In 4th grade, we are exploring skills of stagecraft, acting, and text analysis more formally. They are currently working on their first performance pieces of the year – one tackling James and the Giant Peach, and the other taking on Charlie and the Chocolate Factory. The students will be actors on the project, of course, but are also working as part of production design teams. Each team is responsible for a specific technical element, whether it’s assembling props and set pieces, designing costumes, managing sound and lighting, or keeping the whole operation running smoothly as a stage manager. The displays of teamwork have been outstanding, and I cannot wait to see what more the students come up with as we approach showtime!
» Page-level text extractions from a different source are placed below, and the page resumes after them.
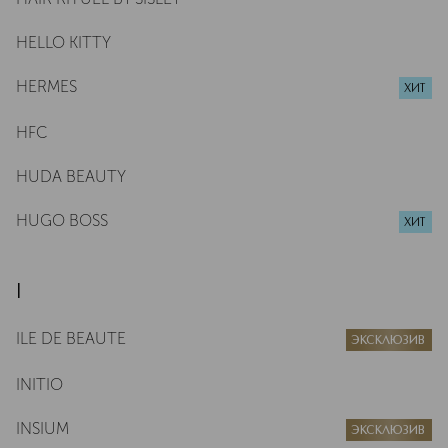
HELLO KITTY
HERMES
ХИТ
HFC
HUDA BEAUTY
HUGO BOSS
ХИТ
I
ILE DE BEAUTE
ЭКСКЛЮЗИВ
INITIO
INSIUM
ЭКСКЛЮЗИВ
In the spring, the 4th graders will move into their Shakespeare unit, which will be very exciting. We will discuss the Renaissance as a moment in Western theatre history, Shakespeare’s life and work, learn about the mechanics of his language (scansion, meter, verse, rhyme, etc.) and perform a version of one of the plays. I couldn’t be more excited to explore this material with the students!
(ES): I teach 3rd grade this year as well as the middle/high school Drama Elective. The 3rd grade is rehearsing Little Red Riding Hood with a twist! Working collaboratively between all of the 3rd grade classes, students are acting out the classic story, and then writing and performing their own versions, set in Outer Space and Prehistoric Times.
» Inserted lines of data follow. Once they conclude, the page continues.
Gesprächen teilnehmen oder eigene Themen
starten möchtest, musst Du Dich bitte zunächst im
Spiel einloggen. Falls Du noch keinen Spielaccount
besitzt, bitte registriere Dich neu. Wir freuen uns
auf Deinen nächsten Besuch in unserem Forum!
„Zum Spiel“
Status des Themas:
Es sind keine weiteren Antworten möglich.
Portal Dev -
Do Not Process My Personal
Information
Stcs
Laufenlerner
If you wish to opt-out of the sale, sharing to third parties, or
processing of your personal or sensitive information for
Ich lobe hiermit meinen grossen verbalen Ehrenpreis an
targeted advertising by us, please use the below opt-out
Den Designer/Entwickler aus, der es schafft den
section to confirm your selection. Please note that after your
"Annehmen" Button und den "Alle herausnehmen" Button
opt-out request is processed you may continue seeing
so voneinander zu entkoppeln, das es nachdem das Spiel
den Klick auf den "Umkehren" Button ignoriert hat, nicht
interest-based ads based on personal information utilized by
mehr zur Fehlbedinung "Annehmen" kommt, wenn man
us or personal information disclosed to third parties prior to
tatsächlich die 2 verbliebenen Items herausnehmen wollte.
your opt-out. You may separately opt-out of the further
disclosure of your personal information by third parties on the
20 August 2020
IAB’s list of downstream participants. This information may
The 6th/7th/8th and 9th grade Drama Electives will come together to perform the Selfish Giant: a Night of Oscar Wilde on Dec. 10 at 6:00 PM. Each Elective has a special part they are rehearsing in preparation for the night, including dramaturgey, Acting, and Design. Recently the 7th grade practiced their choreography and puppetry skills for the show. We're starting to really dig deep in the upper grades!
Do you see any interplay between what you do in your class and the other courses our students are taking?
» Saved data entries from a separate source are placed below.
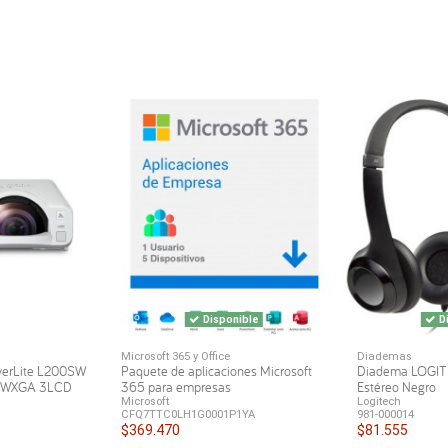
Disponible
Di
Microsoft 365 y Office
Diademas
werLite L200SW
Paquete de aplicaciones Microsoft
Diadema LOGI
s WXGA 3LCD
365 para empresas
Estéreo Negro
Microsoft
Logitech
CFQ7TTC0LH1G0001P1YA
981-000014
$369.470
$81.555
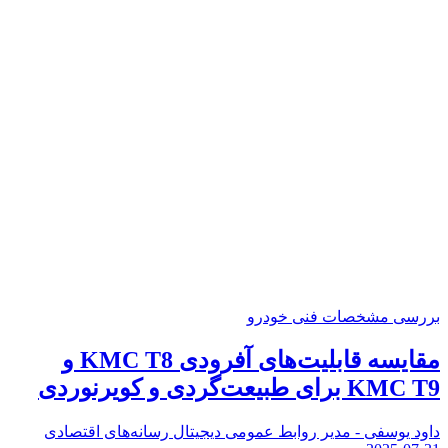
بررسی مشخصات فنی خودرو
مقایسه قابلیت‌های آفرودی KMC T8 و
KMC T9 برای طبیعت‌گردی و کویرنوردی
داود یوسفی - مدیر روابط عمومی دیجیتال رسانه‌های اقتصادی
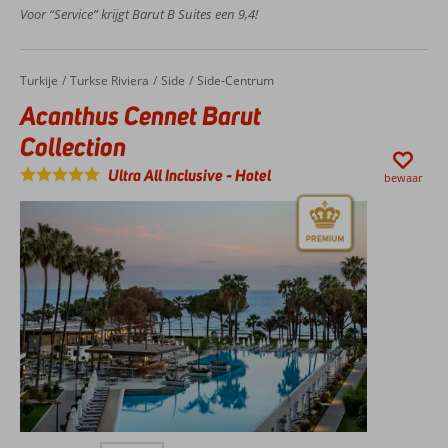
met
Voor “Service” krijgt Barut B Suites een 9,4!
glijbanen
Een
Spa
Turkije
Acanthus Cennet Barut Collection
Home
Turkse Riviera
Side
Side-Centrum
Center
Acanthus Cennet Barut
Ontbijt,
Halfpension
Collection
of All
Ultra All Inclusive
-
Hotel
Inclusive
bewaar
ook
mogelijk
Direct aan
(ES): Yes! We did our Greek Chorus project in the 6th grade and almost the whole student audience was studying Greek Mythology at the time. In the 7th/8th/9th, we are collaborating with the engineering and physics teachers to create the Giant puppet. Theatre has so much integration possibility with other subjects, and students are excited to see those collaborations come to life.
(AC): Absolutely! Ms. Simmons and I both make efforts whenever possible to coordinate the texts we use, vocabulary we employ, and themes we encounter with our students’ other subjects. My 1st graders were recently surprised to enter my classroom to find the cardboard masks they had made in Ms. Hannan’s art class laid out on the floor for use in a physical theatre lesson, which was great fun. I have also had students approach me with ideas for performance projects based on the books they are reading in English class, and events and time periods they are studying in history and classics.
Do you have any favorite stories?
(ES): The 3rd grade writing their Fractured Fairy Tales have been awesome. Students are really excited about bringing in props for Little Red Riding Hood, and in writing their ideas for Outer Space Little Red Riding Hood, I have several of them coming up with some creative out-of-the-box ideas like moon rocks instead of cookies for grandma!
(AC): Too many to count! A favorite quote from a 4th grader - “In performing arts, I feel like myself!” It doesn’t get much better than that!